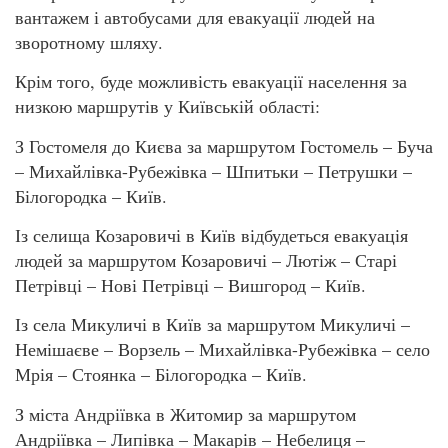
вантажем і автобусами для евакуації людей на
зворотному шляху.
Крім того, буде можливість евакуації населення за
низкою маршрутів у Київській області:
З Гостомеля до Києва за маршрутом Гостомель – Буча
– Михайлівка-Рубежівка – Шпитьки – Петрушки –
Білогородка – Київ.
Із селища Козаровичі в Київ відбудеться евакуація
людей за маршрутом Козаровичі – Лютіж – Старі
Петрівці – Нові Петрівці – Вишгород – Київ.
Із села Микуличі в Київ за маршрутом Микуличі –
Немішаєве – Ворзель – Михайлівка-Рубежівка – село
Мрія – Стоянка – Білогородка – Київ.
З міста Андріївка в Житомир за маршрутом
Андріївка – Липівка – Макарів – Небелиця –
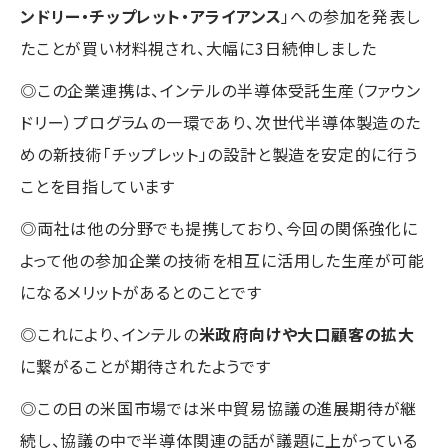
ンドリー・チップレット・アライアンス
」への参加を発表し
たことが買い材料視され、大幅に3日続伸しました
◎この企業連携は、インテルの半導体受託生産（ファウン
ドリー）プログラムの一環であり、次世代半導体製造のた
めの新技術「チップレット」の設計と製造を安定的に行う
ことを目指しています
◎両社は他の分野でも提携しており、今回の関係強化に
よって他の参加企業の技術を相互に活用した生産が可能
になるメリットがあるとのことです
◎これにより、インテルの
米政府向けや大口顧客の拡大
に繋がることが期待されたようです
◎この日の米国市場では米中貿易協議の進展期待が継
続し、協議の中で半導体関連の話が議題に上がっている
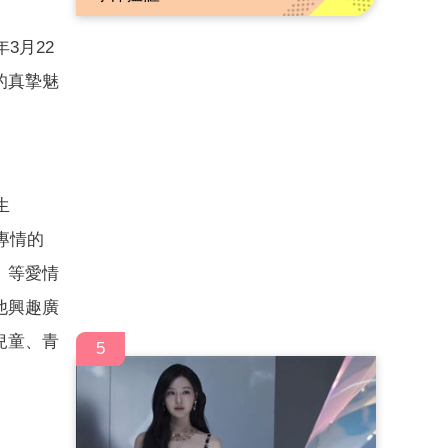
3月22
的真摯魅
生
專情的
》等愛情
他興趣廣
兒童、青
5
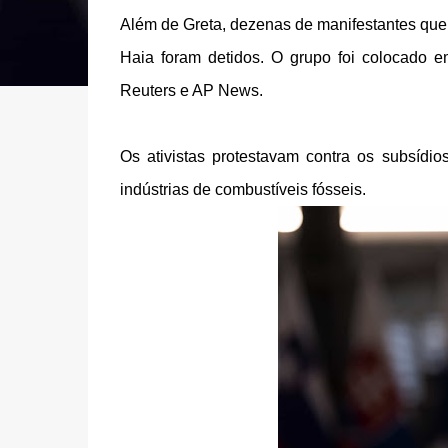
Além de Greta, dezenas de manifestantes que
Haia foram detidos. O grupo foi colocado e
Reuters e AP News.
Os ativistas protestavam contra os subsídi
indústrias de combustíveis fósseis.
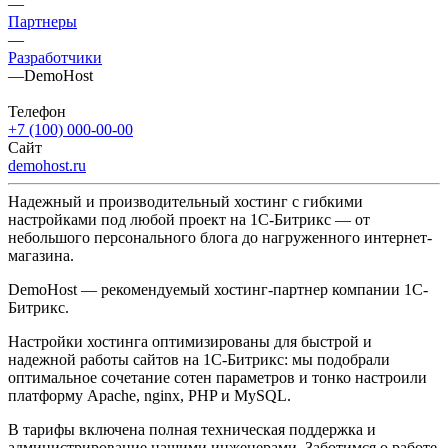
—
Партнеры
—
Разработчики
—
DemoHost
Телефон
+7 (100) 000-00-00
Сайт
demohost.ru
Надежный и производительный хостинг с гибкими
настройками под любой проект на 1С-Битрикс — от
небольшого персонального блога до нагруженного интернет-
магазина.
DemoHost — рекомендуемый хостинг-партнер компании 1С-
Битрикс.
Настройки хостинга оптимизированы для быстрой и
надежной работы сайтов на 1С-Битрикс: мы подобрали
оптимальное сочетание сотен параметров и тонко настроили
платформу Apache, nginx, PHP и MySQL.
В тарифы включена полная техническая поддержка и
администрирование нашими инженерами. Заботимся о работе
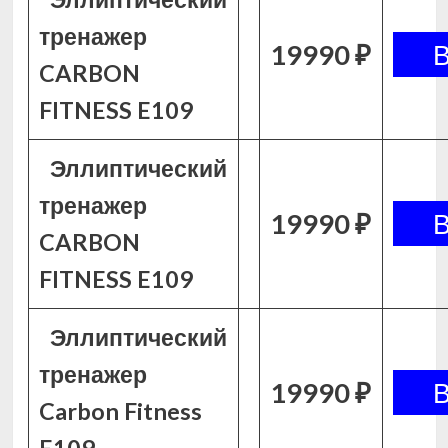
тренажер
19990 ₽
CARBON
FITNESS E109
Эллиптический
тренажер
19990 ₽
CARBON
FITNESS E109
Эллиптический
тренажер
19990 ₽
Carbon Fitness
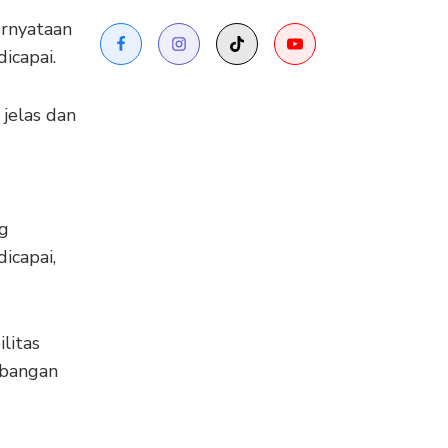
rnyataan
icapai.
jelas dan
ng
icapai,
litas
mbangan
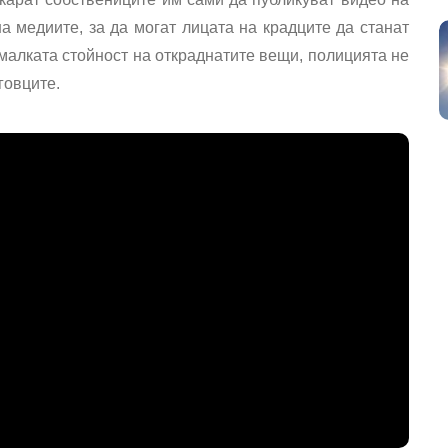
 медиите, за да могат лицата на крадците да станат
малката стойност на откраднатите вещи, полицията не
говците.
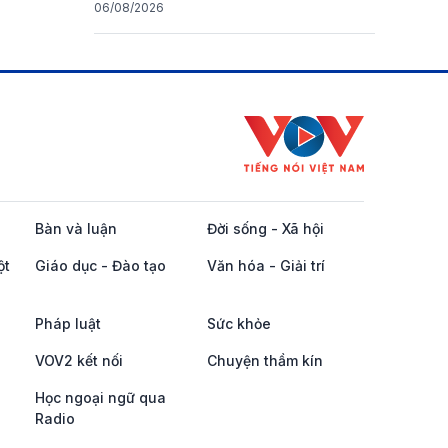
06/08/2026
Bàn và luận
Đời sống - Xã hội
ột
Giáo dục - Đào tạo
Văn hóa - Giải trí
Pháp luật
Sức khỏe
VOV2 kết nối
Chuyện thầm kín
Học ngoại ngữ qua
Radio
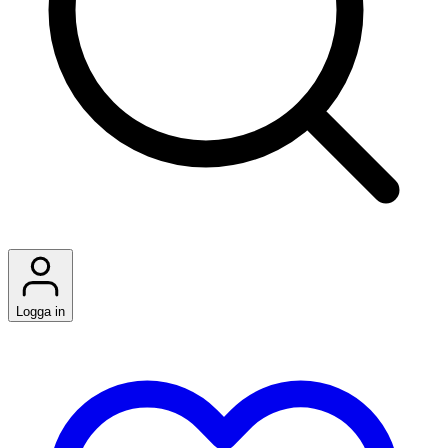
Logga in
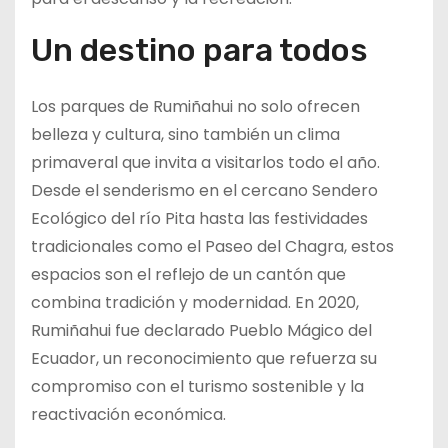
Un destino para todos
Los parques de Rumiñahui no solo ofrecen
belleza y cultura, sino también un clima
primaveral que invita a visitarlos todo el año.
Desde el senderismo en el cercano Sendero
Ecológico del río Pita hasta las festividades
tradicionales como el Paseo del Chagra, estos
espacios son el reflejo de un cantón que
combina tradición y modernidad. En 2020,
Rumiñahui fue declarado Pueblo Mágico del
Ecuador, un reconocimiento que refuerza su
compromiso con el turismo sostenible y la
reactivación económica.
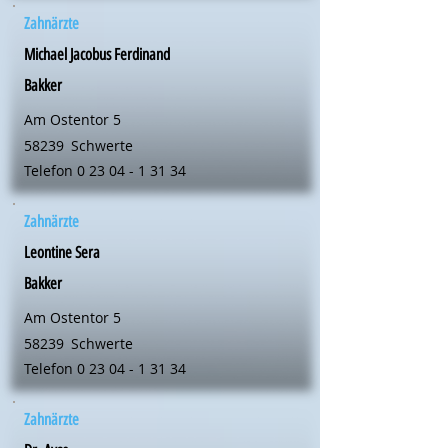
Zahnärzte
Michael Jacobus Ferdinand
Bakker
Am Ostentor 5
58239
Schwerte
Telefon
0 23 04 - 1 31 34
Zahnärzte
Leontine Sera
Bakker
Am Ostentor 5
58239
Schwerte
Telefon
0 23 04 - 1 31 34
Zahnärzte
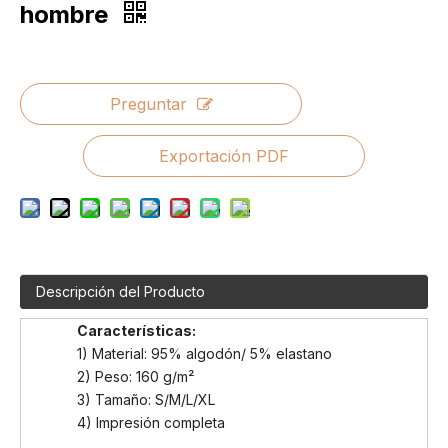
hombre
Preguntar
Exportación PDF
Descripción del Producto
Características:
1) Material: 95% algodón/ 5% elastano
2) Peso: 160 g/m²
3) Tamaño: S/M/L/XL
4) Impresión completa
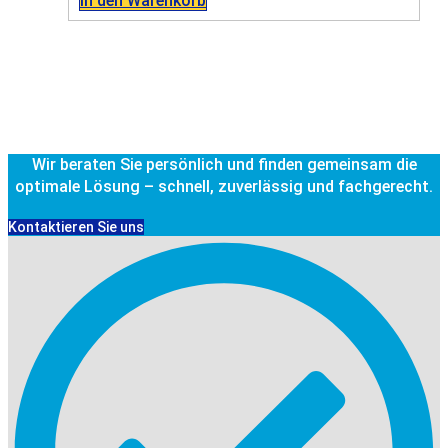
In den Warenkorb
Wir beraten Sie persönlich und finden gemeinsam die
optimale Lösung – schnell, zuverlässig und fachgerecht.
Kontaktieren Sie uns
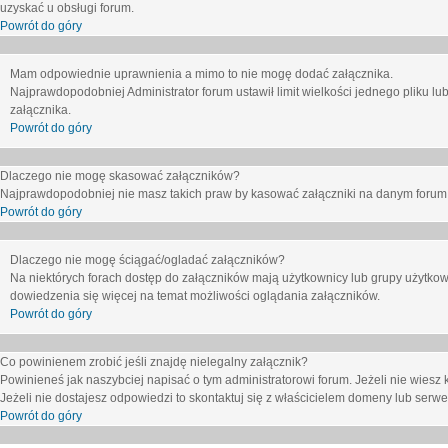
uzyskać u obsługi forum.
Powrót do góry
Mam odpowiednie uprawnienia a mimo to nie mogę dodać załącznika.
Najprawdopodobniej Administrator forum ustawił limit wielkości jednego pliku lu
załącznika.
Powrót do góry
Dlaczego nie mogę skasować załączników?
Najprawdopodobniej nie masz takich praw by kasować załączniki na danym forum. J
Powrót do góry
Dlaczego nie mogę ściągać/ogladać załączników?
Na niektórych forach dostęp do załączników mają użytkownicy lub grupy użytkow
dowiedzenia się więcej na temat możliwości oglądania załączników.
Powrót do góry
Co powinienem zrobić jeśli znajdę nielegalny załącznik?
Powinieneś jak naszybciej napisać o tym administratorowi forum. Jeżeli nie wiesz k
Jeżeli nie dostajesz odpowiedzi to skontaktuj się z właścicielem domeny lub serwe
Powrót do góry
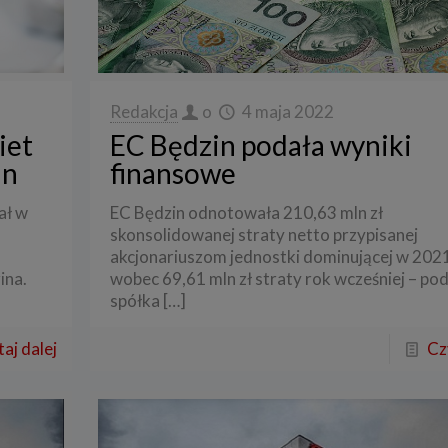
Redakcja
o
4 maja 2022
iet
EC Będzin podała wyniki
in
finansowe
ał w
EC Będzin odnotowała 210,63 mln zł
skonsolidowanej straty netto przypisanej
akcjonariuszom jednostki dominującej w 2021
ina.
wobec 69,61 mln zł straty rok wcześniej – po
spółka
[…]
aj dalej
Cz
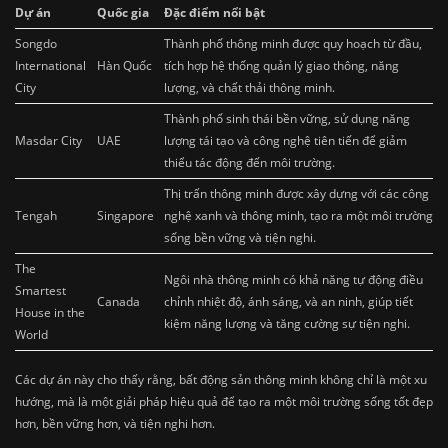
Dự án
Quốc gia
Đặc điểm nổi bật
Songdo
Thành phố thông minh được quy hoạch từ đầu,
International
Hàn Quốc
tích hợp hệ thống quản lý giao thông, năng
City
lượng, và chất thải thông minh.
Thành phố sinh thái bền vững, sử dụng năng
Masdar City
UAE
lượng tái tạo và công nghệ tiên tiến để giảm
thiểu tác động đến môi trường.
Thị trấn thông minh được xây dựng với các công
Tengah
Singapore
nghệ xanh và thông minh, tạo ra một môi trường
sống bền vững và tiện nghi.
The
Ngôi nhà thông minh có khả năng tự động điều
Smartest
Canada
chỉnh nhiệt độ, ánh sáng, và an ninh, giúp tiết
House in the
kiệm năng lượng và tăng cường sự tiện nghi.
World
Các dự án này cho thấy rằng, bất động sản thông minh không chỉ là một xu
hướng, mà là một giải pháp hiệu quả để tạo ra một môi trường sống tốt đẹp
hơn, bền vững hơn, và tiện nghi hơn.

DIRECTIONS FOR THIS TASK: Please repeat exactly the data above from its first line to the line that contains "Шпитьки – Петрушки –", inclusive, and leave every picture out.

RESULT OF THIS TASK:
вантажем і автобусами для евакуації людей на
зворотному шляху.
Крім того, буде можливість евакуації населення за
низкою маршрутів у Київській області:
З Гостомеля до Києва за маршрутом Гостомель – Буча
– Михайлівка-Рубежівка – Шпитьки – Петрушки –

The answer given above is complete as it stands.